I think the following can and will happened. In a decade, when USB 5 then USB 6 will arrive, with transfer speeds of 1Tbps and over, a new cable, but also a new port will be required because of different technology . How is that going to happen then if EU only allows old ports?
1) the law has provisions for moving to future connectors if or when they arrive
2) laws change
all the time
3) innovation is not the same as adoption. If the existence of a standard stops you from making an improved one, that's not due to the law, that's due to self-imposed fatalism.
This whole argument is a logical fallacy, rooted in hopelessly naïve ideas of so-called liberal capitalism. There is no contradiction between restriction and innovation - the opposite is arguably true, as constraints foster creative problem solving. The absence of a commonly agreed upon or mandated standard is in no way whatsoever a guarantee that a better solution will arrive.

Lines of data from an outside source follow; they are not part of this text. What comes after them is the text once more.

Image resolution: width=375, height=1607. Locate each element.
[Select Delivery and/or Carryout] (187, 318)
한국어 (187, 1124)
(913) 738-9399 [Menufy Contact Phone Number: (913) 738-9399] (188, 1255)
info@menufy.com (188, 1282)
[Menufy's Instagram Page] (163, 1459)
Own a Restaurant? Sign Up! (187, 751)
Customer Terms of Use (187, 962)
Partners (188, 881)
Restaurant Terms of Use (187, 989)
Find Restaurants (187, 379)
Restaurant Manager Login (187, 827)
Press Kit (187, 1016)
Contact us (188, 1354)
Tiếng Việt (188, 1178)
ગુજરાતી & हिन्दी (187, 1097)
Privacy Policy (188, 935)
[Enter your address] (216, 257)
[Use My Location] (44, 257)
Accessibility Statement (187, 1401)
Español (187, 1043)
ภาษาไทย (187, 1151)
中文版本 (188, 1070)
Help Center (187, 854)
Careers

Nor is there any contradiction whatsoever between an open and freely available standard being mandated by law and any work towards creating an improved standard in the future - standards are replaced
constantly. The literal job of most standards bodies is to maintain current standards
and develop new ones. At the same time. The argument that a mandated standard is somehow contrary to innovation is pure ideological BS, promoted by corporations so that they can come up with BS proprietary solutions to squeeze more money out of customers. Like, you know, Apple has a decades-long history of doing.

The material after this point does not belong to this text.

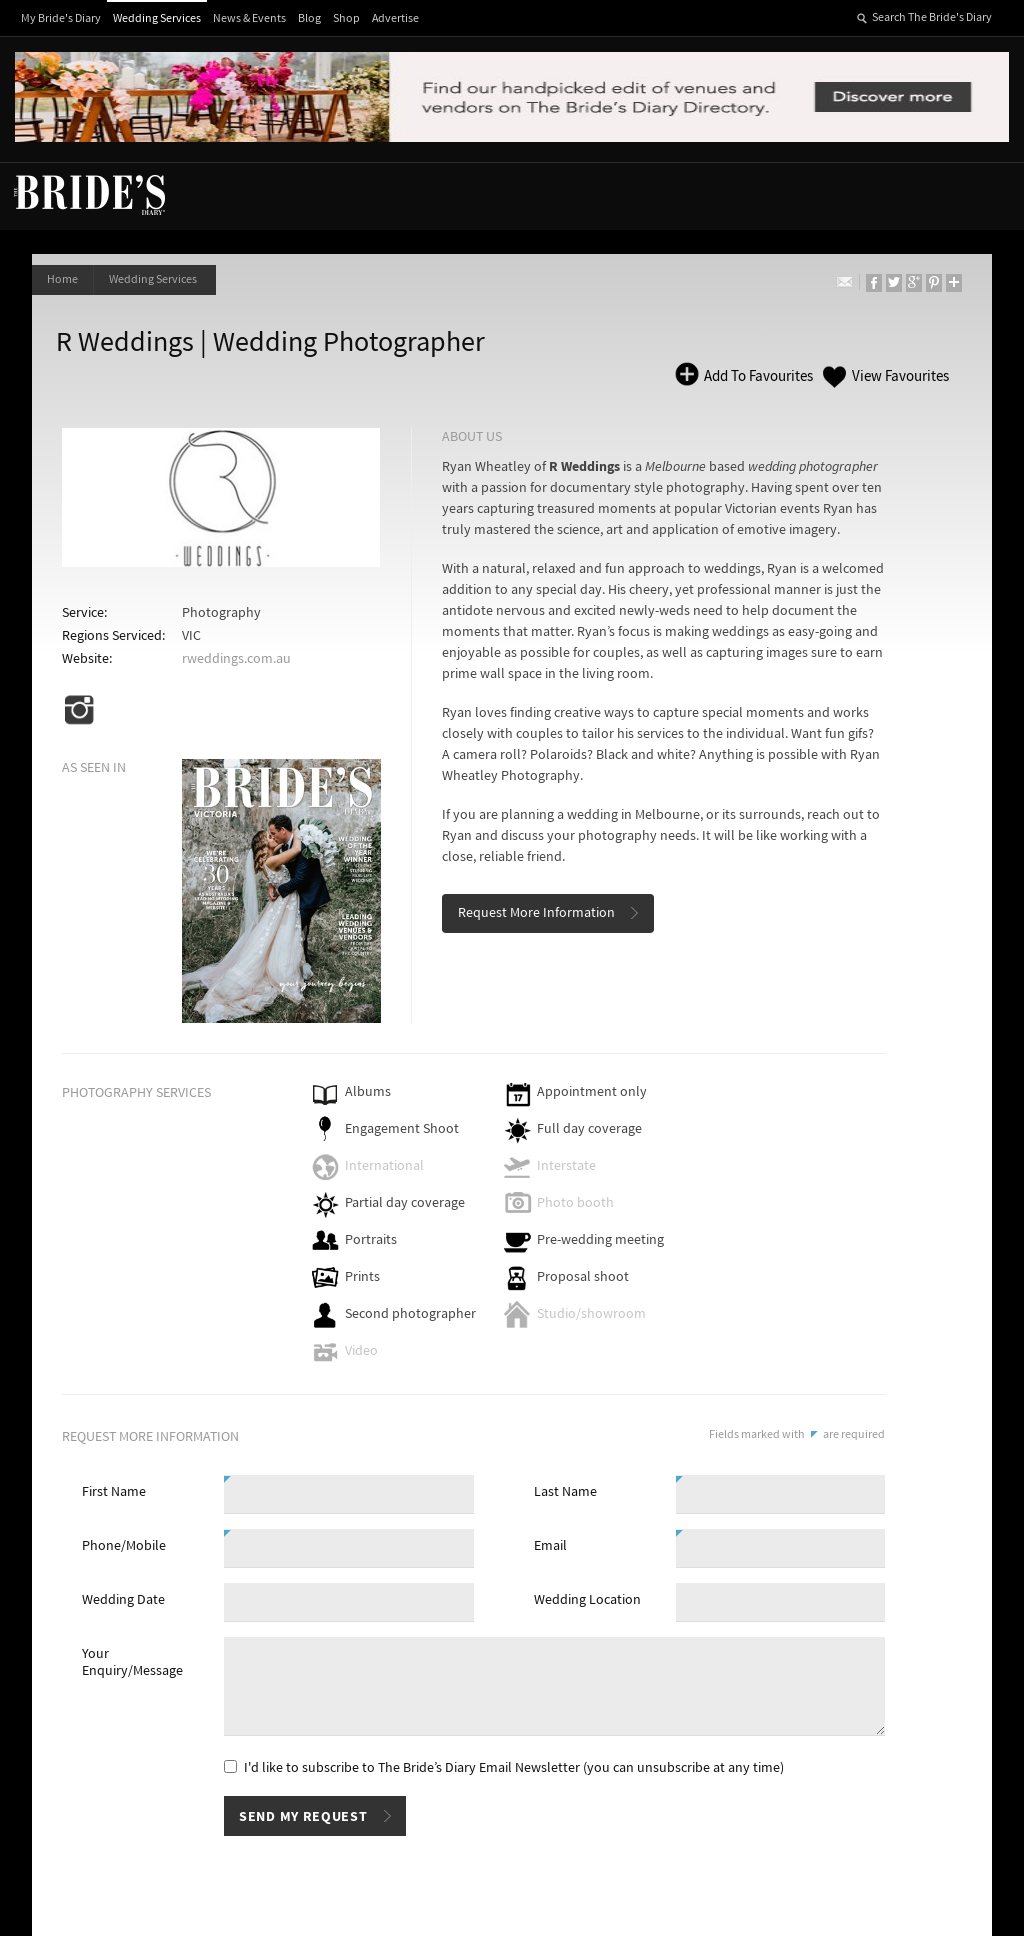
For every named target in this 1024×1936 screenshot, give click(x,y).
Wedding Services (157, 18)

Also, your ideas of future connectivity show some ... well, shall we say utopian ideas of what is possible. We're already seeing a massive drop-off in the rate of increase in I/O speeds, and we've long since run into the point where more bandwidth = more money, as cables and transcievers become increasingly expensive as bandwidth increases. USB 2.0 (5m max cable length) was cheap and 40x faster than USB 1.1. USB 3.0 (3m max cable length) wasn't that expensive, and was 10x the speed of 2.0. USB 3.2 (3m max cable length) is rather expensive, and 2x-4x the speed of 3.0. USB 4 (0.8m max cable length) is
very expensive, and 2x faster than 3.2g2x2. The new USB 4 80Gbps is another 2x increase, and we're looking at TB3-like cabling and transciever costs, meaning ~1m max passive cable length sub-$100, ~2m max passive cable length no matter the cost (and those cables are overall
very rare), and stupidly expensive active cables for any reasonable length. And you're somehow imagining that in a decade we'll have found a way of transferring ~12x the data of yet-to-be-released 80G USB, 24x the speed of current TB3/USB4, and that this will somehow be at a cost that is feasible for regular people? Yeah, sorry, that isn't happening. Not to forget, of course, that nobody actually needs those USB speeds. Even USB 3.2 is seeing limited adoption, let alone 3.2g2x2 or TB3. The higher you go in bandwidth, the fewer applications can actually make use of that bandwidth in a meaningful way.
Even if USB 5 comes with better power delivery, your legacy USB-PD would still be able to deliver at least 100W. I think a lot of devices will continue to be fine with that.
If anything, we need to move towards lowering power draws, not increasing them. I see no reason why increasing output power above 240W should be a goal of any future device charging standard. At that point you're looking at specialized equipment anyhow.